So unglaublich es erschien, so war es doch richtig, denn als die Reisenden näher kamen, sahen sie, daß es wirklich eine festgetretene Straße über die Wüste war, die von tausendjährigem Gebrauche ausgehöhlt und so mit Knochen bedeckt war, daß sie den Eindruck eines zusammenhängenden weißen Bandes machte. Lange, zugespitzte Schädel waren überall zerstreut, und Rippen lagen so dicht beisammen, daß es stellenweise aussah wie das Gerippe einer riesigen Schlange. Der endlose Weg glänzte in der Sonne, als ob er mit Elfenbein gepflastert wäre, denn dies war seit Tausenden von Jahren die Heerstraße über die Wüste, und die trockene, die Fäulnis verhindernde Luft hatte die Gebeine der Tiere, die während dieser ganzen Zeit bei den zahllosen Karawanen verendet waren, welche über diesen Weg gezogen, bis auf die Gegenwart erhalten. Kein Wunder, daß es jetzt nicht möglich war, diese Straße zu bereisen, ohne auf Gerippe zu treten.

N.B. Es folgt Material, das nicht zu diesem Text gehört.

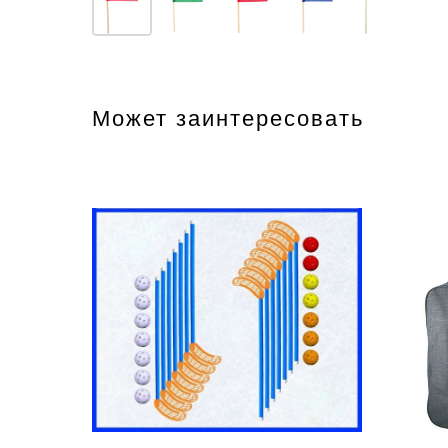
Может заинтересовать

»Dies muß die Straße sein, wovon ich gesprochen habe,« sagte Stephens. »Ich entsinne mich, sie auf der kleinen Karte, die ich für Sie angefertigt hatte, eingezeichnet zu haben, Miß Adams. Bädeker sagt, sie werde gegenwärtig nicht mehr benützt, weil seit der Erhebung der Derwische jeder Handelsverkehr aufgehört habe, daß sie aber früher der Hauptweg zur Beförderung der Erzeugnisse von Darfur – vornehmlich Häute und Gummi – nach Unterägypten gewesen sei.«

Mit teilnahmloser Neugier – denn es gab in ihrem eigenen Schicksal genug, um ihre Gedanken in Anspruch zu nehmen – betrachteten sie den alten Wüstenpfad, auf dem die Karawane eine südliche Richtung einschlug, und dieses Golgatha von einer Straße schien ein passender Zugangsweg zu dem Golgatha zu sein, das sie am andern Ende erwartete. Müde Kamele und ermattete Reisende schleppten sich zusammen einem elenden Ziele zu.

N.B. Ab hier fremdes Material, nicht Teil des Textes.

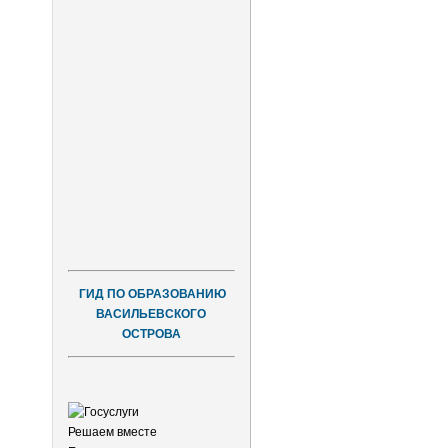
ГИД ПО ОБРАЗОВАНИЮ
ВАСИЛЬЕВСКОГО
ОСТРОВА
Решаем вместе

Jetzt, wo sich der bedenkliche Augenblick nahte, der ihr Schicksal entscheiden sollte, steckte Oberst Cochrane, der von der Furcht bedrückt wurde, daß den Frauen etwas Entsetzliches zustoßen könne, seinen Stolz soweit in die Tasche, daß er sich herabließ, den verräterischen Dragoman um Rat zu fragen. Der Mensch war ja ein Schurke und ein Feigling, aber er war auch ein Orientale und verstand die Anschauungsweise der Araber. Auch hatte ihn sein Religionswechsel in engere Berührung mit den Derwischen gebracht, und er hatte deren vertraute Unterhaltungen belauscht. Cochranes unbeugsame, vornehme Natur mußte einen harten Kampf kämpfen, ehe er sich dazu verstand, sich an einen solchen Menschen um Rat zu wenden, und als er es endlich that, geschah es in der verdrossensten und unversöhnlichsten Weise.

»Sie kennen ja die Halunken, und Sie haben dieselbe Weise, die Dinge zu betrachten,« sagte er. »Unser Zweck ist, die Sache noch vierundzwanzig Stunden in der Schwebe zu halten. Danach kommt nicht viel mehr darauf an, was aus uns wird, denn wir werden außerhalb des Bereiches jeder Hilfe sein. Aber wie können wir die Menschen noch einen Tag hinhalten?«

»Sie kennen ja meinen Rat, und ich habe Ihre Frage schon beantwortet. Wenn Sie alle thun wollten, was ich Ihnen vorgeschlagen habe, würden Sie ganz bestimmt lebend nach Khartum gebracht werden. Wenn nicht, können Sie versichert sein, daß Sie unsern nächsten Ruheplatz nicht lebendig verlassen werden.«

Des Obersten schön geschwungene Nase richtete sich in die Höhe, und eine ärgerliche Röte erschien in seinen hagern Wangen. Schweigend ritt er eine Weile weiter, denn sein Dienst in Indien hatte seine Stimmung sehr reizbar gemacht, und durch seine letzten Erfahrungen war diese Reizbarkeit noch erheblich gesteigert worden. Es dauerte einige Minuten, bevor er sich zu antworten getraute.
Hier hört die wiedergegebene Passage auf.